Starbucks, eager to make money well beyond the realm of coffee, is officially entering the soda wars.
This summer, the coffee shop’s baristas will offer a handcrafted carbonated beverage dubbed “Fizzio” in 3,000 stores in the Sunbelt, as well as in Singapore, South Korea and several cities in China, CEO Howard Schultz said Thursday.
The move follows what he said was “the overwhelming success” of the company’s recent experimentation with carbonated beverages, and aims to provide a “healthy, all natural, preservative-free alternative to sugar-filled sodas, with the theater of a custom handcrafted beverage.”
The soft drinks will initially come in three flavors — “golden ginger ale,” “spiced root beer” and “lemon ale,” but Schultz said “we’ll be adding additional, locally relevant flavors as the summer progresses.”
Prices haven’t been announced, but during last summer’s tests in a Seattle store the carbonated drinks started at $2.45 for a 12-ounce tall.

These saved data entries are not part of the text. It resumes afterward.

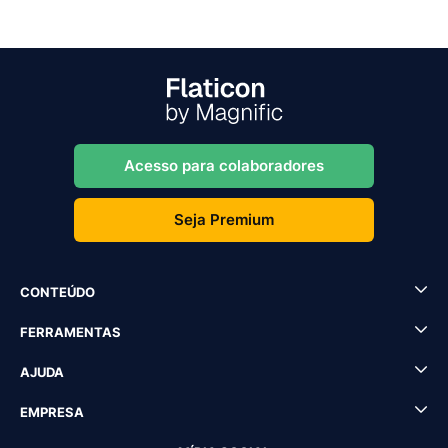
Acesso para colaboradores
Seja Premium
CONTEÚDO
FERRAMENTAS
AJUDA
EMPRESA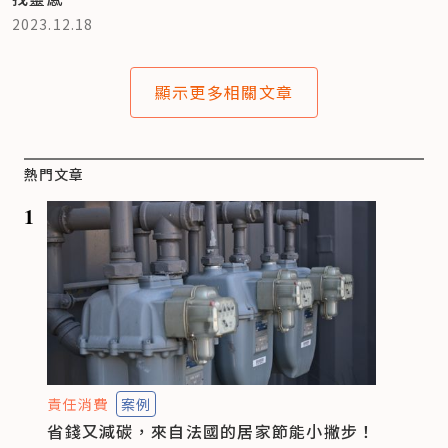
2023.12.18
顯示更多相關文章
熱門文章
1
責任消費
案例
省錢又減碳，來自法國的居家節能小撇步！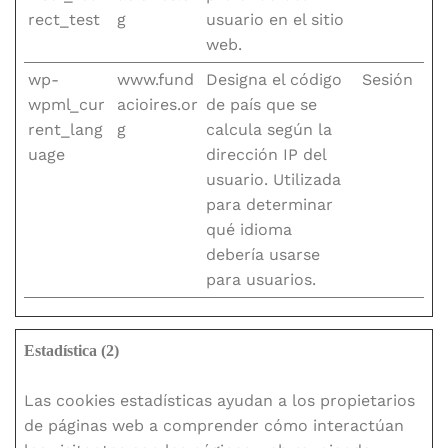
rect_test
g
usuario en el sitio
web.
wp-
www.fund
Designa el código
Sesión
wpml_cur
acioires.or
de país que se
rent_lang
g
calcula según la
uage
dirección IP del
usuario. Utilizada
para determinar
qué idioma
debería usarse
para usuarios.
Estadística (2)
Las cookies estadísticas ayudan a los propietarios
de páginas web a comprender cómo interactúan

The Seattle coffee giant’s fizzy ambitions are part of its strategy to maintain rapid revenue growth and keep shareholders happy. That means making the most of its extensive retail empire to peddle things other than coffee.

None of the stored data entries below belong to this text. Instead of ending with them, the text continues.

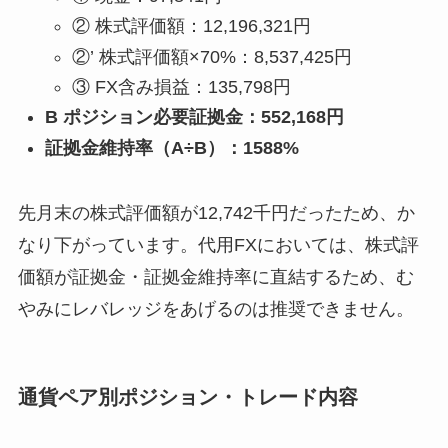
② 株式評価額：12,196,321円
②’ 株式評価額×70%：8,537,425円
③ FX含み損益：135,798円
B ポジション必要証拠金：552,168円
証拠金維持率（A÷B）：1588%
先月末の株式評価額が12,742千円だったため、か
なり下がっています。代用FXにおいては、株式評
価額が証拠金・証拠金維持率に直結するため、む
やみにレバレッジをあげるのは推奨できません。
通貨ペア別ポジション・トレード内容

The company recently has launched big efforts in baked goods, cold-pressed juice and tea, including a partnership with Oprah Winfrey to offer a chai variety at its Teavana stores. Starbucks is also experimenting with the sale of wine and beer in the evening at several locations.
On Thursday, the company raised its earnings forecast for this fiscal year as the slew of new products is expected to boost sales.
Profit in the fiscal year through September will be as much as $2.68 a share, Seattle-based Starbucks said Thursday. That’s a touch higher than its previous forecast of as much as $2.67 a share and tops the $2.66 average projection of 29 analysts compiled by Bloomberg.
Starbucks reported second-quarter profit of $427 million, or 56 cents a share, a 9.8 percent rise, meeting analysts’ estimates. Revenue rose 9.1 percent on revenue of $3.87 billion, below analyst expectations of $3.95 billion.
Starbucks said same-store sales rose 6 percent in the U.S. in the quarter through March 30, surpassing estimates. Shares in the company rose 1.4 percent to $72.06 in after-hours trading after the release of the earnings report.
In the U.S., “the single largest contributor to the comparable sales growth in the quarter was food,” Chief Operating Officer Troy Alstead told Bloomberg. “It resonates with customers.”
Starbucks’ profits have also received a boost in recent years from low coffee prices. But a drought in Brazil, the largest producer of the commodity, has provoked a sharp spike in the market for coffee beans in recent months.
Starbucks doesn’t anticipate any impact to its bottom line from coffee prices this year, as the company has contracts in place for all its supply, Alstead said in an interview with The Seattle Times. It also has significant hedges in places for 2015.
But the real impact of the drought on Brazil’s coffee harvest won’t be clear until later this summer, he said.